Please help me understand this. Because of money reasons I had to move and stop seeing my therapist. Twice now I have seen her when she isn’t really there. Once I got up to go to the bathroom in the middle of the night and when I was washing my hands I saw her behind me. I called her name and asked her a few questions. The image I saw of her reached out and touched me. I could feel her like she was really there. Another time I was studying late at night. I looked up from my homework and saw her standing over me. I talked to her for twenty minutes and gave her a hug. But the thing is she isn’t really here. I know she’s not, but it feels so real. I want it to be real. I miss her. Am I crazy? It makes me sick how much I miss her and I wish I could afford to pay for more therapy. I’m so worried that I’m going insane or that I’m becoming psychotic because I am seeing, talking, and feeling a person who is not there. I feel like she died except that she isn’t dead. what can I do? Am I crazy??? Please help.Hallucinating?

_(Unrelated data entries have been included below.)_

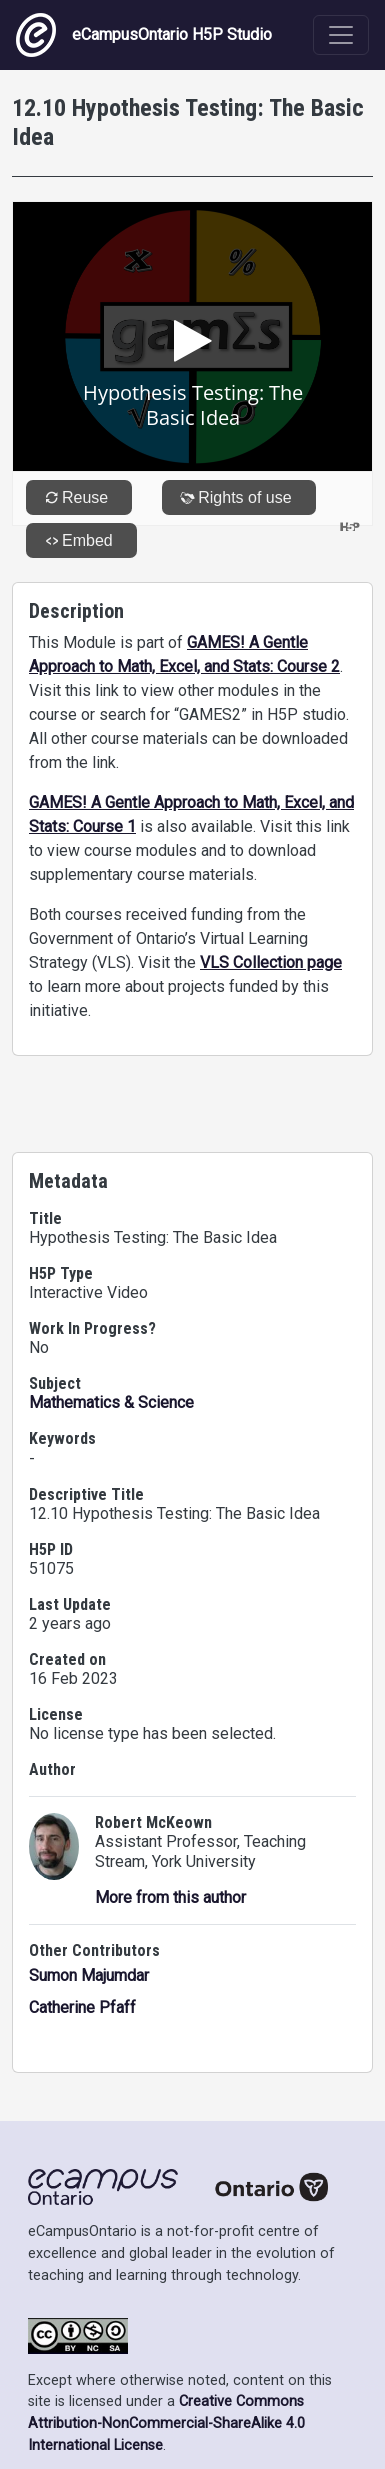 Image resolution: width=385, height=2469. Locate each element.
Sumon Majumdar (89, 1975)
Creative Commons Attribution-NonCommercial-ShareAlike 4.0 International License (166, 2423)
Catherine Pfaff (82, 2007)
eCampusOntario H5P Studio (144, 35)
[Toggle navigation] (341, 35)
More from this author (170, 1897)
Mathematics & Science (111, 1402)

It would be premature to suggest that you are experiencing hallucinations which are associated with psychotic disorders. It may be that this separation has been traumatizing and these images are associated with that trauma. It is also important to rule out other possibilities such as illicit substance use or sleep deprivation. To know what may be happening, I would need to collect much more information about these experiences.

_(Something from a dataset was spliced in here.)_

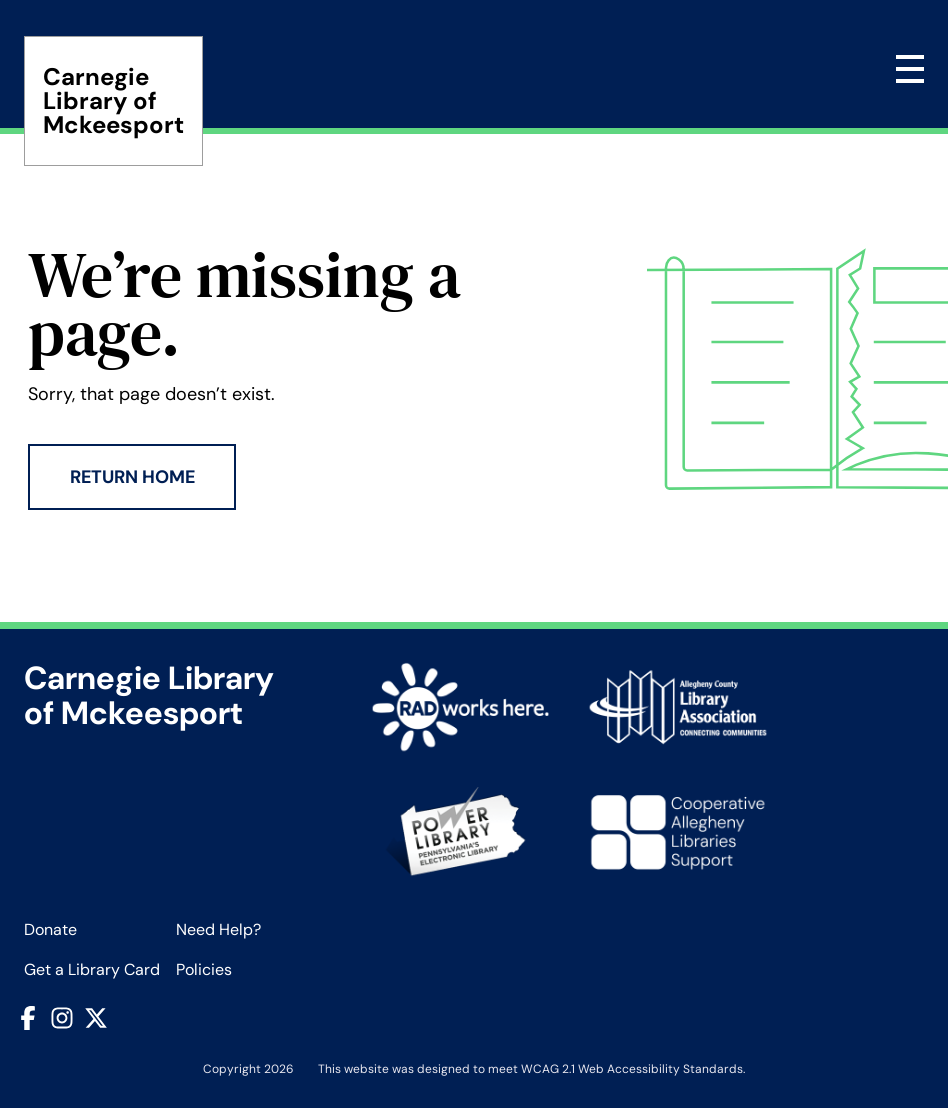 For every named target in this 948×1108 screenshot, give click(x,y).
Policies (204, 969)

Your experiences are unusual and require investigation. I would recommend having a medical evaluation and a mental health evaluation. You were not able to afford your ex-therapist but there may be free or low-cost mental health services in your new community. Check with the local health department or your community mental health center to determine what services are available.
Finally, it would be advantageous to document when these experiences occur. Do they happen in the middle of the night or when you’re having trouble sleeping or when you’re having a particularly stressful day? You might begin to see a pattern. Documenting this information would also assist a mental health professional in determining what may be causing these experiences. Please take care.